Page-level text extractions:
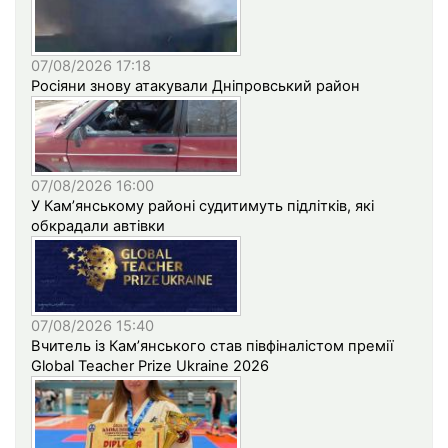
07/08/2026 17:18
Росіяни знову атакували Дніпровський район
07/08/2026 16:00
У Кам’янському районі судитимуть підлітків, які
обкрадали автівки
07/08/2026 15:40
Вчитель із Кам’янського став півфіналістом премії
Global Teacher Prize Ukraine 2026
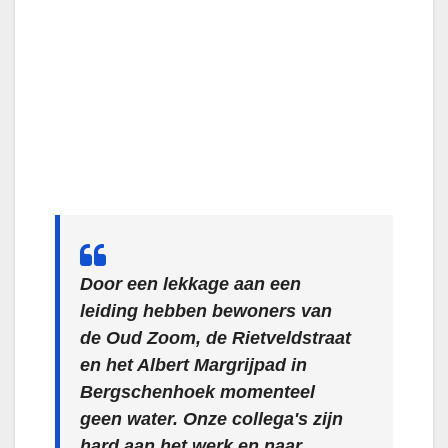
Door een lekkage aan een
leiding hebben bewoners van
de Oud Zoom, de Rietveldstraat
en het Albert Margrijpad in
Bergschenhoek momenteel
geen water. Onze collega's zijn
hard aan het werk en naar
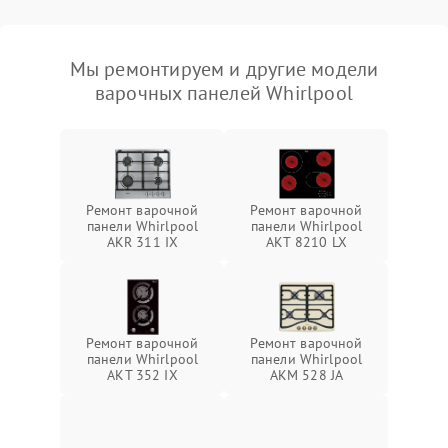
Мы ремонтируем и другие модели
варочных панелей Whirlpool
Ремонт варочной
Ремонт варочной
панели Whirlpool
панели Whirlpool
AKR 311 IX
AKT 8210 LX
Ремонт варочной
Ремонт варочной
панели Whirlpool
панели Whirlpool
AKT 352 IX
AKM 528 JA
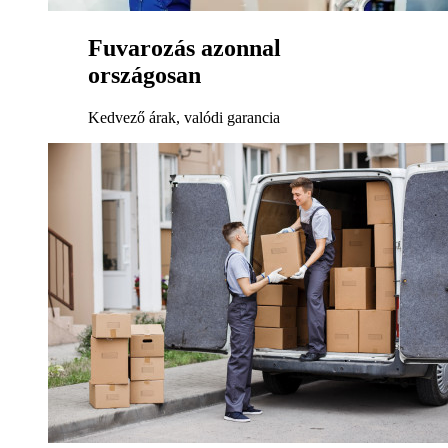
Fuvarozás azonnal
országosan
Kedvező árak, valódi garancia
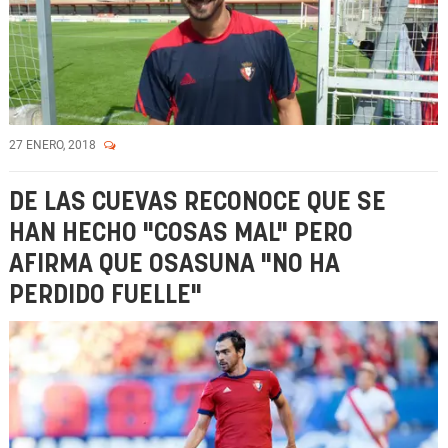
27 ENERO, 2018
DE LAS CUEVAS RECONOCE QUE SE
HAN HECHO "COSAS MAL" PERO
AFIRMA QUE OSASUNA "NO HA
PERDIDO FUELLE"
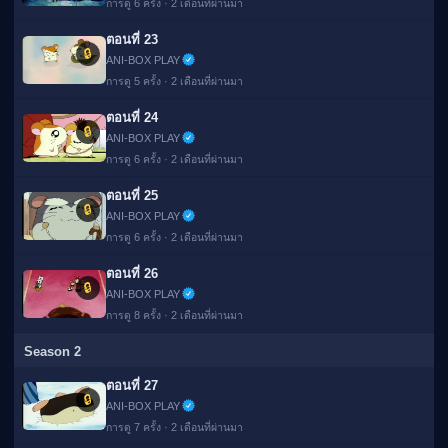
การดู 6 ครั้ง · 2 เดือนที่ผ่านมา
ตอนที่ 23
🔒
ANI-BOX PLAY
การดู 5 ครั้ง · 2 เดือนที่ผ่านมา
ตอนที่ 24
🔒
ANI-BOX PLAY
การดู 6 ครั้ง · 2 เดือนที่ผ่านมา
ตอนที่ 25
🔒
ANI-BOX PLAY
การดู 6 ครั้ง · 2 เดือนที่ผ่านมา
ตอนที่ 26
🔒
ANI-BOX PLAY
การดู 8 ครั้ง · 2 เดือนที่ผ่านมา
Season 2
ตอนที่ 27
🔒
ANI-BOX PLAY
การดู 7 ครั้ง · 2 เดือนที่ผ่านมา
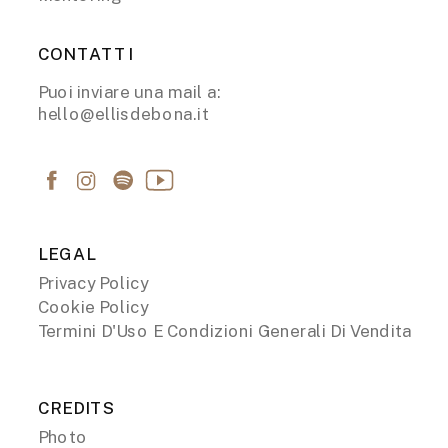
CONTATTI
Puoi inviare una mail a:
hello@ellisdebona.it
LEGAL
Privacy Policy
Cookie Policy
Termini D'Uso E Condizioni Generali Di Vendita
CREDITS
Photo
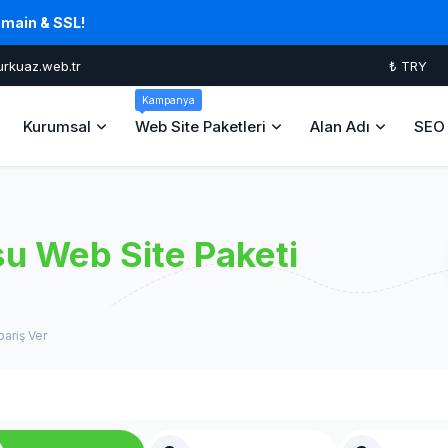
omain & SSL!
urkuaz.web.tr
₺ TRY
Kampanya
Kurumsal
Web Site Paketleri
Alan Adı
SEO 
u Web Site Paketi
pariş Ver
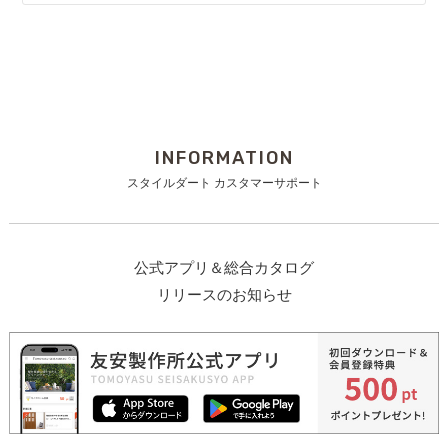
INFORMATION
スタイルダート カスタマーサポート
公式アプリ＆総合カタログ
リリースのお知らせ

YOUR ASSIGNMENT ▸
Look through the records for the string "Site". Copy every line that has it.

ANSWER SPACE ▸
Web Site Paketleri
u Web Site Paketi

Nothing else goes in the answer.